» **TASK DETAILS**
Please return, exactly and only, the lines beginning at the top of the entries below and ending with the line containing "Name, E-Mail-Adresse, eingegebene"; keep out the pictures.

(Saved entries)
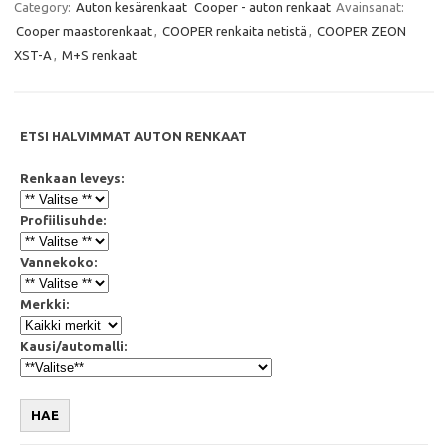
e
t
t
i
Category:
Auton kesärenkaat
Cooper - auton renkaat
Avainsanat:
b
t
s
l
Cooper maastorenkaat
,
COOPER renkaita netistä
,
COOPER ZEON
o
e
A
o
r
p
XST-A
,
M+S renkaat
k
p
ETSI HALVIMMAT AUTON RENKAAT
Renkaan leveys:
Profiilisuhde:
Vannekoko:
Merkki:
Kausi/automalli:
HAE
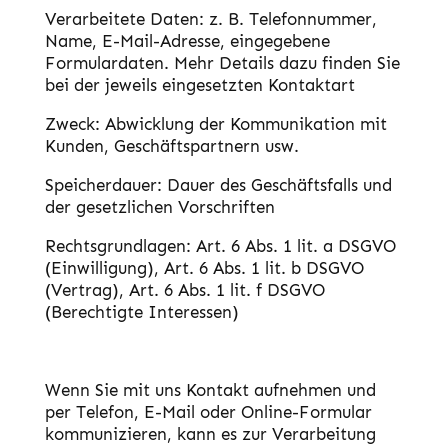
Verarbeitete Daten: z. B. Telefonnummer,
Name, E-Mail-Adresse, eingegebene
Formulardaten. Mehr Details dazu finden Sie
bei der jeweils eingesetzten Kontaktart
Zweck: Abwicklung der Kommunikation mit
Kunden, Geschäftspartnern usw.
Speicherdauer: Dauer des Geschäftsfalls und
der gesetzlichen Vorschriften
Rechtsgrundlagen: Art. 6 Abs. 1 lit. a DSGVO
(Einwilligung), Art. 6 Abs. 1 lit. b DSGVO
(Vertrag), Art. 6 Abs. 1 lit. f DSGVO
(Berechtigte Interessen)
Wenn Sie mit uns Kontakt aufnehmen und
per Telefon, E-Mail oder Online-Formular
kommunizieren, kann es zur Verarbeitung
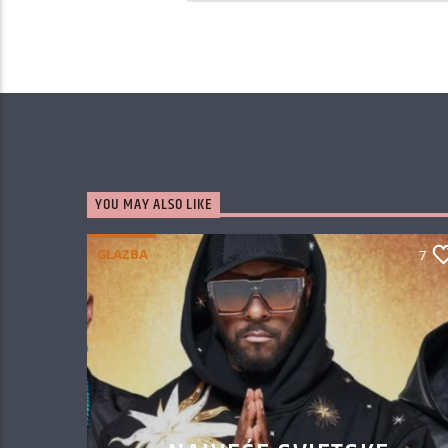
YOU MAY ALSO LIKE
GLAZBA
7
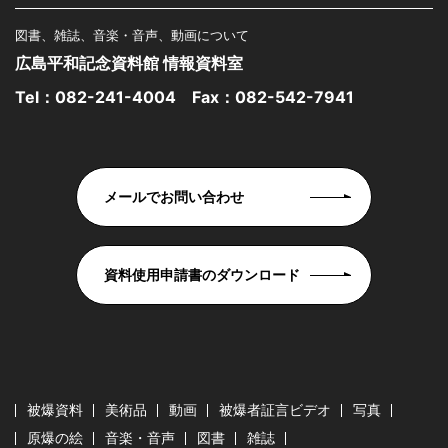
図書、雑誌、音楽・音声、動画について
広島平和記念資料館 情報資料室
Tel：
082-241-4004
Fax：082-542-7941
メールでお問い合わせ
資料使用申請書のダウンロード
被爆資料
美術品
動画
被爆者証言ビデオ
写真
原爆の絵
音楽・音声
図書
雑誌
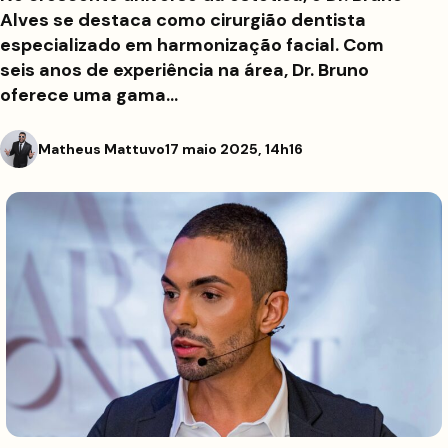
Alves se destaca como cirurgião dentista
especializado em harmonização facial. Com
seis anos de experiência na área, Dr. Bruno
oferece uma gama…
Matheus Mattuvo
17 maio 2025, 14h16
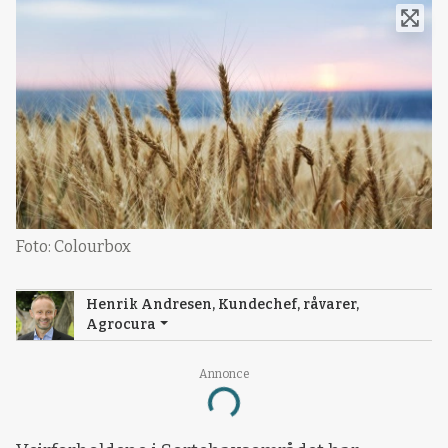
Foto: Colourbox
Henrik Andresen, Kundechef, råvarer,
Agrocura
Annonce
Loading...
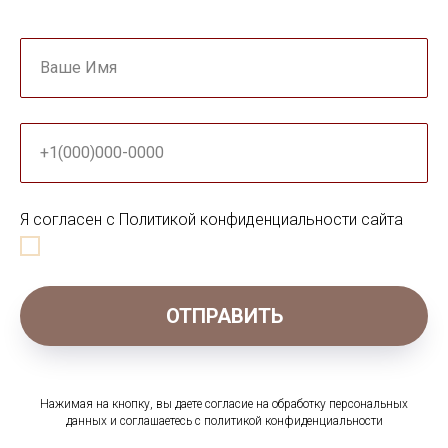
Ваше Имя
+1(000)000-0000
Я согласен с Политикой конфиденциальности сайта
ОТПРАВИТЬ
Нажимая на кнопку, вы даете согласие на обработку персональных
данных и соглашаетесь c политикой конфиденциальности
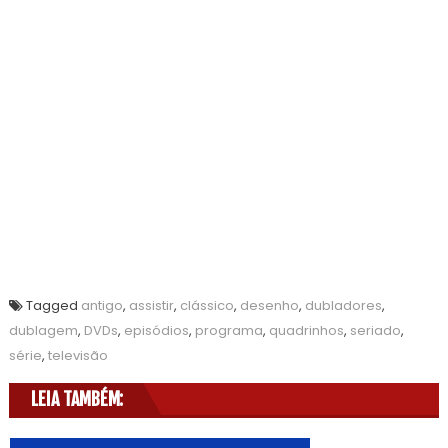
Tagged
antigo
,
assistir
,
clássico
,
desenho
,
dubladores
,
dublagem
,
DVDs
,
episódios
,
programa
,
quadrinhos
,
seriado
,
série
,
televisão
LEIA TAMBÉM:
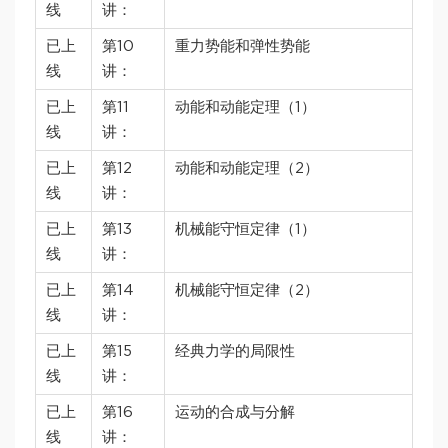
线
讲：
已上
第10
重力势能和弹性势能
线
讲：
已上
第11
动能和动能定理（1）
线
讲：
已上
第12
动能和动能定理（2）
线
讲：
已上
第13
机械能守恒定律（1）
线
讲：
已上
第14
机械能守恒定律（2）
线
讲：
已上
第15
经典力学的局限性
线
讲：
已上
第16
运动的合成与分解
线
讲：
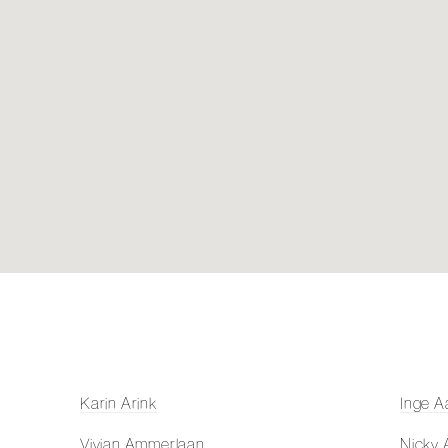
Karin Arink
Inge A
Vivian Ammerlaan
Nicky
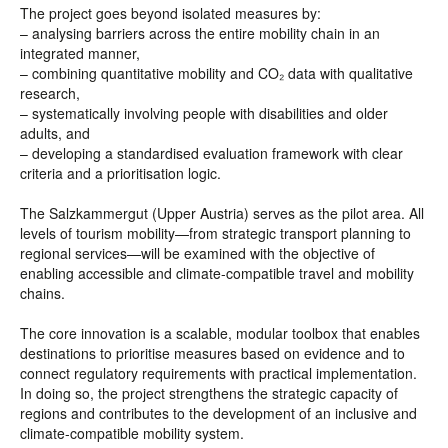
The project goes beyond isolated measures by:
– analysing barriers across the entire mobility chain in an
integrated manner,
– combining quantitative mobility and CO₂ data with qualitative
research,
– systematically involving people with disabilities and older
adults, and
– developing a standardised evaluation framework with clear
criteria and a prioritisation logic.
The Salzkammergut (Upper Austria) serves as the pilot area. All
levels of tourism mobility—from strategic transport planning to
regional services—will be examined with the objective of
enabling accessible and climate-compatible travel and mobility
chains.
The core innovation is a scalable, modular toolbox that enables
destinations to prioritise measures based on evidence and to
connect regulatory requirements with practical implementation.
In doing so, the project strengthens the strategic capacity of
regions and contributes to the development of an inclusive and
climate-compatible mobility system.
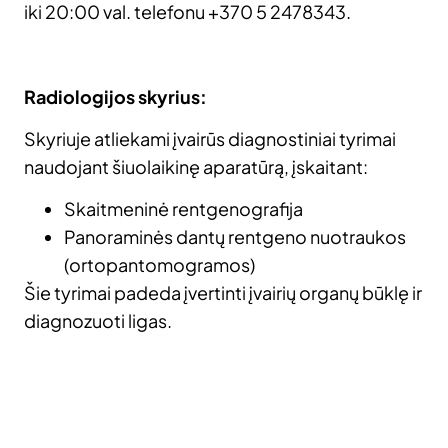
iki 20:00 val. telefonu +370 5 2478343. ​
Radiologijos skyrius:
Skyriuje atliekami įvairūs diagnostiniai tyrimai
naudojant šiuolaikinę aparatūrą, įskaitant:​
Skaitmeninė rentgenografija
Panoraminės dantų rentgeno nuotraukos
(ortopantomogramos)​
Šie tyrimai padeda įvertinti įvairių organų būklę ir
diagnozuoti ligas.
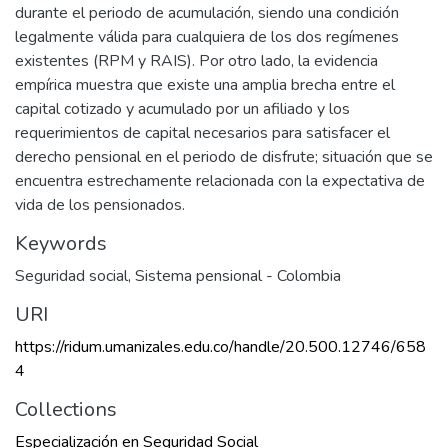
durante el periodo de acumulación, siendo una condición
legalmente válida para cualquiera de los dos regímenes
existentes (RPM y RAIS). Por otro lado, la evidencia
empírica muestra que existe una amplia brecha entre el
capital cotizado y acumulado por un afiliado y los
requerimientos de capital necesarios para satisfacer el
derecho pensional en el periodo de disfrute; situación que se
encuentra estrechamente relacionada con la expectativa de
vida de los pensionados.
Keywords
Seguridad social
,
Sistema pensional - Colombia
URI
https://ridum.umanizales.edu.co/handle/20.500.12746/658
4
Collections
Especialización en Seguridad Social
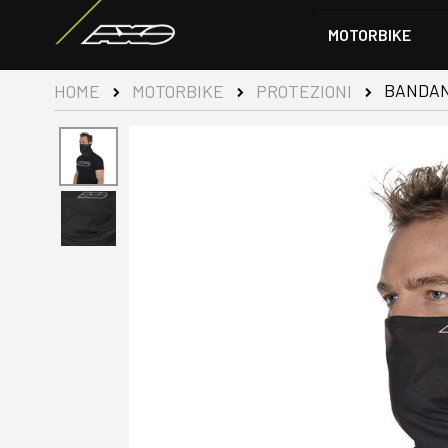
MOTORBIKE
BANDAN
HOME
MOTORBIKE
PROTEZIONI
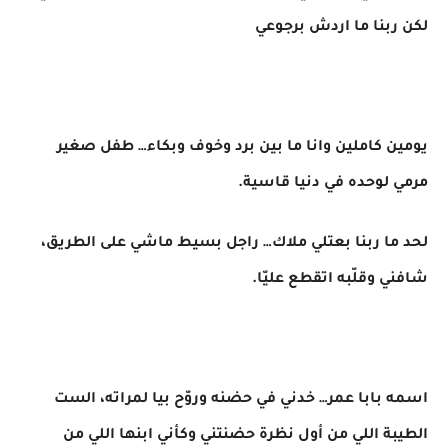
لكن ربنا ما اردش برجوعي
يومين كاملين وانا ما بين برد وخوف وبكاء… طفل صغير
مرمي لوحده في دنيا قاسية.
لحد ما ربنا بعتلي ملاك… راجل بسيط ماشي على الطريق،
شافني وقلّبه اتقطع عليّا.
اسمه بابا عمر… خدني في حضنه وروّح بيا لمراته، الست
الطيبة اللي من أول نظرة حضنتني وكأني ابنها اللي من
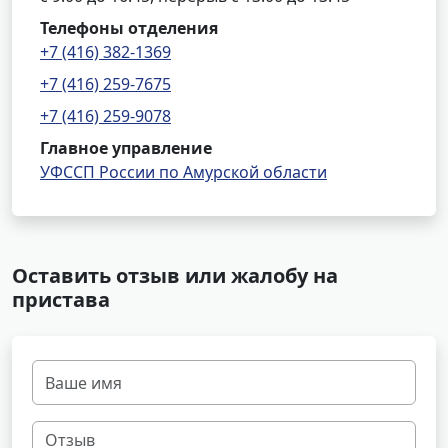
Телефоны отделения
+7 (416) 382-1369
+7 (416) 259-7675
+7 (416) 259-9078
Главное управление
УФССП России по Амурской области
Оставить отзыв или жалобу на
пристава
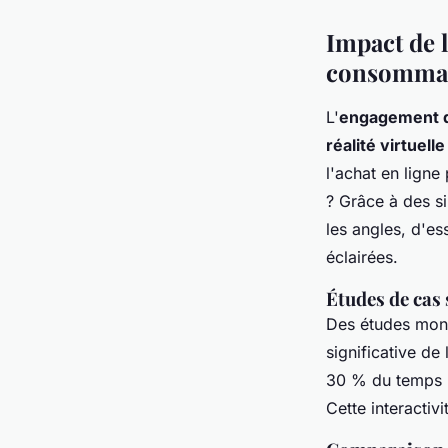
Impact de l
consomma
L'
engagement 
réalité virtuelle
l'achat en ligne
? Grâce à des si
les angles, d'es
éclairées.
Études de cas 
Des études mont
significative d
30 % du temps pa
Cette interactivi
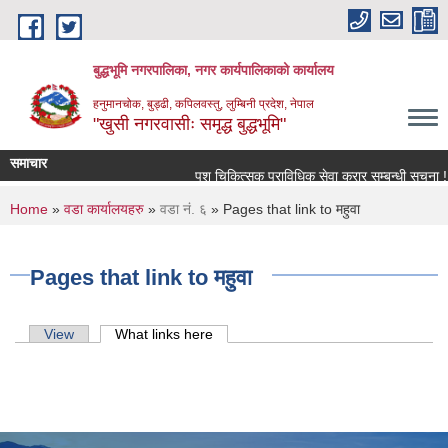
Skip to main content
बुद्धभूमि नगरपालिका, नगर कार्यपालिकाको कार्यालय
हनुमानचोक, बुड्ढी, कपिलवस्तु, लुम्बिनी प्रदेश, नेपाल
"खुसी नगरवासीः समृद्ध बुद्धभूमि"
समाचार
पशु चिकित्सक प्राविधिक सेवा करार सम्बन्धी सूचना !
You are here
Home
»
वडा कार्यालयहरु
»
वडा नं. ६
» Pages that link to महुवा
Pages that link to महुवा
Primary tabs
View
What links here
(active tab)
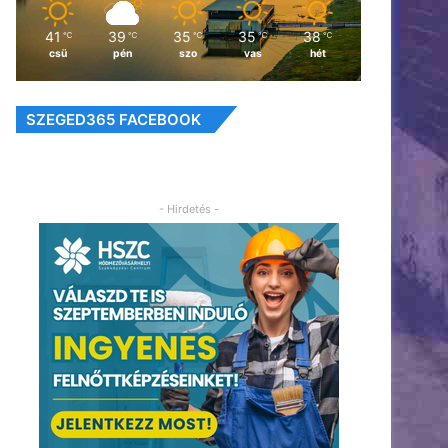
41
39
35
35
38
℃
℃
℃
℃
℃
csü
pén
szo
vas
hét
SZEGED365 FACEBOOK
- Hirdetés -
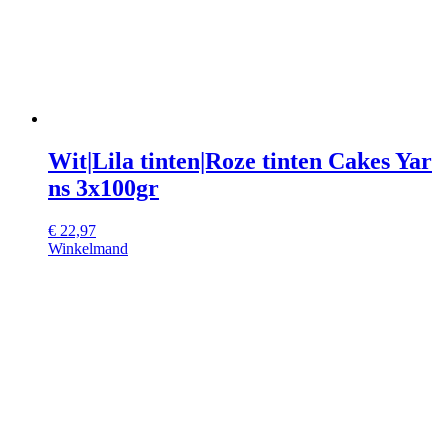
Wit|Lila tinten|Roze tinten Cakes Yar
ns 3x100gr
€
22,97
Winkelmand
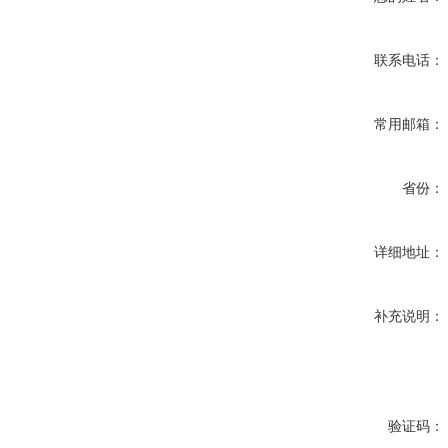
联系电话：
常用邮箱：
省份：
详细地址：
补充说明：
验证码：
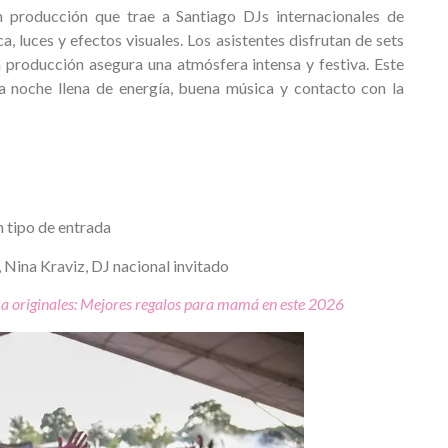
producción que trae a Santiago DJs internacionales de
 luces y efectos visuales. Los asistentes disfrutan de sets
producción asegura una atmósfera intensa y festiva. Este
a noche llena de energía, buena música y contacto con la
 tipo de entrada
 Nina Kraviz, DJ nacional invitado
 a originales: Mejores regalos para mamá en este 2026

» **RESPONSE TO THIS TASK**
e
t
t
i
Category:
Auton kesärenkaat
Cooper - auton renkaat
Avainsanat:
b
t
s
l
Cooper maastorenkaat
,
COOPER renkaita netistä
,
COOPER ZEON
o
e
A
o
r
p
XST-A
,
M+S renkaat
k
p
ETSI HALVIMMAT AUTON RENKAAT
Renkaan leveys:
Profiilisuhde:
Vannekoko:
Merkki:
Kausi/automalli:
HAE
Verarbeitete Daten: z. B. Telefonnummer,
Name, E-Mail-Adresse, eingegebene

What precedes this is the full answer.